Exercise requirements -
Print all of the data exactly, with no line missing.
********************
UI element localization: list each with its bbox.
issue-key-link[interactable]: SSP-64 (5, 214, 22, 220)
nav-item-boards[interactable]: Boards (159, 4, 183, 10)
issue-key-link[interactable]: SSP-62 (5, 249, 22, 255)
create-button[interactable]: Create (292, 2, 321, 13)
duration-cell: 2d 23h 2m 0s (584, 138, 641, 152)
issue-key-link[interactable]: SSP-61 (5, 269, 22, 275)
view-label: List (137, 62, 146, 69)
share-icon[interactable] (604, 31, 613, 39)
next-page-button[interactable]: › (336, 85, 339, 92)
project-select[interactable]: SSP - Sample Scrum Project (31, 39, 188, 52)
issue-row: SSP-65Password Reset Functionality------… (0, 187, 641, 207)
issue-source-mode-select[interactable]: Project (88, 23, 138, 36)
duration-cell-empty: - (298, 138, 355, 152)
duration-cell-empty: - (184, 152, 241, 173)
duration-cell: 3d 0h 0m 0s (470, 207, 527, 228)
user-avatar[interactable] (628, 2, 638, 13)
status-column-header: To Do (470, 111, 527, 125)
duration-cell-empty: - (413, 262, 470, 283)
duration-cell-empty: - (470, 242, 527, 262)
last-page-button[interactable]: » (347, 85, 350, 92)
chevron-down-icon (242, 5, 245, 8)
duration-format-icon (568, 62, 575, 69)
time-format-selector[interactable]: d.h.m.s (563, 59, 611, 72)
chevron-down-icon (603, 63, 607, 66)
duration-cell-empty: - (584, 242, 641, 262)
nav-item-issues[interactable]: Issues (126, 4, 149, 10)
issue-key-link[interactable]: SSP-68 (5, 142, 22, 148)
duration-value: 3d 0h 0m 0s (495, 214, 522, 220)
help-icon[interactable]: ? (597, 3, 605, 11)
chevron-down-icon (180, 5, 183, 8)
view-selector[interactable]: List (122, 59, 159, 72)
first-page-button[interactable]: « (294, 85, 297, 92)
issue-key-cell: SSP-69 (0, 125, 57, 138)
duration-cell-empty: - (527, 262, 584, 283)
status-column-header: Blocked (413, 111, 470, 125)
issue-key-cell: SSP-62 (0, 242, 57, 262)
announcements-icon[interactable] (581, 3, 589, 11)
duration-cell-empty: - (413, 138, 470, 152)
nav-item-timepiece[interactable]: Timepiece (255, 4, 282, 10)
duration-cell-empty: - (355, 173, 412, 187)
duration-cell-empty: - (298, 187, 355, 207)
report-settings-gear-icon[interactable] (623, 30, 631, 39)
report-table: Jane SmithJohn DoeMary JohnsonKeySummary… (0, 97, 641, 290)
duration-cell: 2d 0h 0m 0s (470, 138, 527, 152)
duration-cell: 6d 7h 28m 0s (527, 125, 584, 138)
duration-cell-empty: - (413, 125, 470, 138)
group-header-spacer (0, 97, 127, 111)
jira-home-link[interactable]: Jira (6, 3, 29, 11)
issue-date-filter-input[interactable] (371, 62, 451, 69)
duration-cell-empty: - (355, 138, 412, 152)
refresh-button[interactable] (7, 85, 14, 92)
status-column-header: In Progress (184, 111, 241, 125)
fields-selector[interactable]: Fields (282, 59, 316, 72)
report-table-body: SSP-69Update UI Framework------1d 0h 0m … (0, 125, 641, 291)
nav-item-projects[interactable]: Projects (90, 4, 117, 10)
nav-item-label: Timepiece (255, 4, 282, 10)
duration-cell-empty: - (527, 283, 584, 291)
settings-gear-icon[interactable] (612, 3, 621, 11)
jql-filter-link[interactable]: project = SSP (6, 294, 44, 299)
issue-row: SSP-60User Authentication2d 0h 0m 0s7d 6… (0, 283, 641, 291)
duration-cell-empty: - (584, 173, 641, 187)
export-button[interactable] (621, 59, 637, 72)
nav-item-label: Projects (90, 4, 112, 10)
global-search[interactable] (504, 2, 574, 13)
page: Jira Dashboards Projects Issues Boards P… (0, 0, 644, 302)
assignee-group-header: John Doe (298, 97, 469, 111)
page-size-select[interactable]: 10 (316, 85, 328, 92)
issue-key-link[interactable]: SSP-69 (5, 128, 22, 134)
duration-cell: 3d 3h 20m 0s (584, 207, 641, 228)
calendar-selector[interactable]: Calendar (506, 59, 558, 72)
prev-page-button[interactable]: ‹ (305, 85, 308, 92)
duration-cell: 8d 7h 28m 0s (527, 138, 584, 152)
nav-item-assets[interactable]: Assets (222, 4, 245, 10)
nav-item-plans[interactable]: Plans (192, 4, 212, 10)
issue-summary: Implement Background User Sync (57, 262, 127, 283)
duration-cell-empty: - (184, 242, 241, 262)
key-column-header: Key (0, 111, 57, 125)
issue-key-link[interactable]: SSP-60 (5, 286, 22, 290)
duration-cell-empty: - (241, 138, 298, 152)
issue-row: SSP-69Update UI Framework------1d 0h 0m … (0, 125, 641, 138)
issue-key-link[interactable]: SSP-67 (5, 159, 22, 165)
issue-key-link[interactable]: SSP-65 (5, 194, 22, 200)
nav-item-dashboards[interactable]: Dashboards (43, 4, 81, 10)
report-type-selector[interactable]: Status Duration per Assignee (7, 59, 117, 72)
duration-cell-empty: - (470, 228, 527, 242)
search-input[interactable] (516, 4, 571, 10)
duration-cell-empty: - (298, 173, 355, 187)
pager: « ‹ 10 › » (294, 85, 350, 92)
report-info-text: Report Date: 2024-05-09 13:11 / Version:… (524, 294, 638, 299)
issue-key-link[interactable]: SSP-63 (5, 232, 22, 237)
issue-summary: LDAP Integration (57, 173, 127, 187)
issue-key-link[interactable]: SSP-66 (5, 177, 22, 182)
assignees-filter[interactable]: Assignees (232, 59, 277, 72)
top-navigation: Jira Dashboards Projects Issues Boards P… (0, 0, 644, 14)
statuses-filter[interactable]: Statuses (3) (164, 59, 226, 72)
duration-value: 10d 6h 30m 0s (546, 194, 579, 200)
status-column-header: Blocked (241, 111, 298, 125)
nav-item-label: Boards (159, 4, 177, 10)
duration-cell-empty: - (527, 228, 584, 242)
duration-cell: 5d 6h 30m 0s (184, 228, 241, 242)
********************
Output for this task -
UI element localization: list each with its bbox.
issue-key-link[interactable]: SSP-64 (5, 214, 22, 220)
nav-item-boards[interactable]: Boards (159, 4, 183, 10)
issue-key-link[interactable]: SSP-62 (5, 249, 22, 255)
create-button[interactable]: Create (292, 2, 321, 13)
duration-cell: 2d 23h 2m 0s (584, 138, 641, 152)
issue-key-link[interactable]: SSP-61 (5, 269, 22, 275)
view-label: List (137, 62, 146, 69)
share-icon[interactable] (604, 31, 613, 39)
next-page-button[interactable]: › (336, 85, 339, 92)
project-select[interactable]: SSP - Sample Scrum Project (31, 39, 188, 52)
issue-row: SSP-65Password Reset Functionality------… (0, 187, 641, 207)
issue-source-mode-select[interactable]: Project (88, 23, 138, 36)
duration-cell-empty: - (298, 138, 355, 152)
duration-cell-empty: - (184, 152, 241, 173)
duration-cell: 3d 0h 0m 0s (470, 207, 527, 228)
user-avatar[interactable] (628, 2, 638, 13)
status-column-header: To Do (470, 111, 527, 125)
duration-cell-empty: - (413, 262, 470, 283)
duration-cell-empty: - (470, 242, 527, 262)
last-page-button[interactable]: » (347, 85, 350, 92)
chevron-down-icon (242, 5, 245, 8)
duration-format-icon (568, 62, 575, 69)
time-format-selector[interactable]: d.h.m.s (563, 59, 611, 72)
chevron-down-icon (603, 63, 607, 66)
duration-cell-empty: - (584, 242, 641, 262)
nav-item-issues[interactable]: Issues (126, 4, 149, 10)
issue-key-link[interactable]: SSP-68 (5, 142, 22, 148)
duration-value: 3d 0h 0m 0s (495, 214, 522, 220)
help-icon[interactable]: ? (597, 3, 605, 11)
chevron-down-icon (180, 5, 183, 8)
view-selector[interactable]: List (122, 59, 159, 72)
first-page-button[interactable]: « (294, 85, 297, 92)
issue-key-cell: SSP-69 (0, 125, 57, 138)
duration-cell-empty: - (527, 262, 584, 283)
status-column-header: Blocked (413, 111, 470, 125)
issue-key-cell: SSP-62 (0, 242, 57, 262)
announcements-icon[interactable] (581, 3, 589, 11)
duration-cell-empty: - (413, 138, 470, 152)
nav-item-timepiece[interactable]: Timepiece (255, 4, 282, 10)
duration-cell-empty: - (355, 173, 412, 187)
duration-cell-empty: - (298, 187, 355, 207)
report-settings-gear-icon[interactable] (623, 30, 631, 39)
report-table: Jane SmithJohn DoeMary JohnsonKeySummary… (0, 97, 641, 290)
duration-cell: 2d 0h 0m 0s (470, 138, 527, 152)
duration-cell: 6d 7h 28m 0s (527, 125, 584, 138)
duration-cell-empty: - (413, 125, 470, 138)
group-header-spacer (0, 97, 127, 111)
jira-home-link[interactable]: Jira (6, 3, 29, 11)
issue-date-filter-input[interactable] (371, 62, 451, 69)
duration-cell-empty: - (355, 138, 412, 152)
refresh-button[interactable] (7, 85, 14, 92)
status-column-header: In Progress (184, 111, 241, 125)
fields-selector[interactable]: Fields (282, 59, 316, 72)
report-table-body: SSP-69Update UI Framework------1d 0h 0m … (0, 125, 641, 291)
nav-item-projects[interactable]: Projects (90, 4, 117, 10)
nav-item-label: Timepiece (255, 4, 282, 10)
duration-cell-empty: - (527, 283, 584, 291)
settings-gear-icon[interactable] (612, 3, 621, 11)
jql-filter-link[interactable]: project = SSP (6, 294, 44, 299)
issue-row: SSP-60User Authentication2d 0h 0m 0s7d 6… (0, 283, 641, 291)
duration-cell-empty: - (584, 173, 641, 187)
export-button[interactable] (621, 59, 637, 72)
nav-item-label: Projects (90, 4, 112, 10)
global-search[interactable] (504, 2, 574, 13)
page: Jira Dashboards Projects Issues Boards P… (0, 0, 644, 302)
assignee-group-header: John Doe (298, 97, 469, 111)
page-size-select[interactable]: 10 (316, 85, 328, 92)
issue-key-link[interactable]: SSP-69 (5, 128, 22, 134)
duration-cell: 3d 3h 20m 0s (584, 207, 641, 228)
calendar-selector[interactable]: Calendar (506, 59, 558, 72)
prev-page-button[interactable]: ‹ (305, 85, 308, 92)
duration-cell: 8d 7h 28m 0s (527, 138, 584, 152)
nav-item-assets[interactable]: Assets (222, 4, 245, 10)
nav-item-plans[interactable]: Plans (192, 4, 212, 10)
issue-summary: Implement Background User Sync (57, 262, 127, 283)
duration-cell-empty: - (184, 242, 241, 262)
key-column-header: Key (0, 111, 57, 125)
issue-key-link[interactable]: SSP-60 (5, 286, 22, 290)
duration-cell-empty: - (241, 138, 298, 152)
issue-row: SSP-69Update UI Framework------1d 0h 0m … (0, 125, 641, 138)
issue-key-link[interactable]: SSP-67 (5, 159, 22, 165)
issue-key-link[interactable]: SSP-65 (5, 194, 22, 200)
nav-item-dashboards[interactable]: Dashboards (43, 4, 81, 10)
report-type-selector[interactable]: Status Duration per Assignee (7, 59, 117, 72)
duration-cell-empty: - (470, 228, 527, 242)
search-input[interactable] (516, 4, 571, 10)
duration-cell-empty: - (298, 173, 355, 187)
pager: « ‹ 10 › » (294, 85, 350, 92)
report-info-text: Report Date: 2024-05-09 13:11 / Version:… (524, 294, 638, 299)
issue-key-link[interactable]: SSP-63 (5, 232, 22, 237)
issue-summary: LDAP Integration (57, 173, 127, 187)
issue-key-link[interactable]: SSP-66 (5, 177, 22, 182)
assignees-filter[interactable]: Assignees (232, 59, 277, 72)
top-navigation: Jira Dashboards Projects Issues Boards P… (0, 0, 644, 14)
statuses-filter[interactable]: Statuses (3) (164, 59, 226, 72)
duration-value: 10d 6h 30m 0s (546, 194, 579, 200)
status-column-header: Blocked (241, 111, 298, 125)
nav-item-label: Boards (159, 4, 177, 10)
duration-cell-empty: - (527, 228, 584, 242)
duration-cell: 5d 6h 30m 0s (184, 228, 241, 242)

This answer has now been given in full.